FREDERICTON (GNB) – Le gouvernement provincial est heureux du fait que les services de police du Nouveau-Brunswick ont ordonné l’examen des cas d’agression sexuelle classés comme « sans fondement » de 2010 à 2014.

Le ministre de la Justice et de la Sécurité publique, Denis Landry, a également demandé à tous les services de police concernés de soumettre les résultats de leur examen au gouvernement, afin que celui-ci puisse déterminer les mesures à prendre pour s’assurer que toute plainte d’agression sexuelle fasse l’objet d’une enquête approfondie et appropriée.

« En tant que société, nous avons le devoir de nous assurer que nous faisons tout ce que nous pouvons pour mettre fin à la violence sexuelle. J’ai été heureux d’apprendre que les services de police procéderaient à ces examens, a déclaré M. Landry. À la suite des récentes découvertes, notre objectif en tant que gouvernement provincial sera de déterminer s’il y a des problèmes systémiques liés au traitement des cas d’agression sexuelle au Nouveau-Brunswick pour que nous puissions redresser la situation de façon efficace. »

Le premier ministre, Brian Gallant, qui est également ministre responsable de l’Égalité des femmes, a affirmé qu’il s’agit d’une situation grave qu’il faudra régler.
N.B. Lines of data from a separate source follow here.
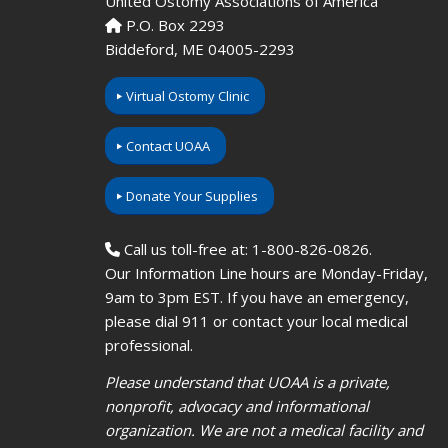
United Ostomy Associations of America
P.O. Box 2293
Biddeford, ME 04005-2293
Virtual Ostomy Clinic
Contact UOAA
Donate Your Supplies
Call us toll-free at: 1-800-826-0826.
Our Information Line hours are Monday-Friday,
9am to 3pm EST. If you have an emergency,
please dial 911 or contact your local medical
professional.
Please understand that UOAA is a private,
nonprofit, advocacy and informational
organization. We are not a medical facility and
M. Landry a aussi fait écho aux préoccupations du ministre fédéral de la Sécurité publique à ce sujet.

« Il est essentiel que les victimes de violence sexuelle fassent confiance aux organismes d’application de la loi et qu’elles sachent que leur protection et leur sécurité sont de la plus haute importance, a dit M. Landry. J’ai remercié les chefs de police de leur initiative et je leur ai demandé de me faire part des résultats de leur examen et de leurs commentaires. Lorsque nous aurons les résultats en main, nous serons mieux placés pour déterminer les mesures à prendre afin de s’assurer que tout cas déclaré d’agression sexuelle soit traité de façon appropriée.

« Des examens semblables ont lieu dans l’ensemble du pays au sein des forces policières municipales et de la GRC. Nous discuterons des résultats du Nouveau-Brunswick et d’ailleurs a pays avec nos collègues fédéraux, provinciaux et territoriaux afin de régler les questions locales ou provinciales de façon appropriée et d’identifier et de régler les problèmes systémiques qui surviennent dans l’ensemble de la province ou du pays. »

Les ministres fédéral, provinciaux et territoriaux responsables de la justice et de la sécurité publique ont mis sur pied un nouveau comité national sur l’accès à la justice pour les plaignants dans les cas d’agression sexuelle.

En 2015, le gouvernement provincial a lancé la campagne L’amour ne devrait pas blesser, dans le cadre d’une approche globale visant à réduire la violence entre partenaires intimes au Nouveau-Brunswick. Cette campagne, organisée par la Table ronde sur la criminalité et la sécurité publique, regroupe des organismes communautaires, les services de police, le secteur privé, des universitaires, des groupes des Premières Nations, des représentants des administrations municipales et du gouvernement fédéral, ainsi que plusieurs ministères provinciaux, qui collaborent afin d’améliorer les politiques et pratiques en matière de prévention de la criminalité dans la province. D’autres renseignements sur la violence entre partenaires intimes, y compris des ressources pour les victimes et les endroits où elles peuvent obtenir de l’aide, sont disponibles en ligne.

De plus, M. Gallant a récemment déposé un projet de loi sur l’intervention en matière de violence entre partenaires intimes, qui vise à fournir des outils supplémentaires aux victimes afin d’accroître leur sécurité en attendant de trouver une solution permanente. Il permettra aux victimes de demander une ordonnance d’urgence auprès d’un représentant officiel désigné, sans avis au défendeur, pour obtenir des recours en fonction de leur situation.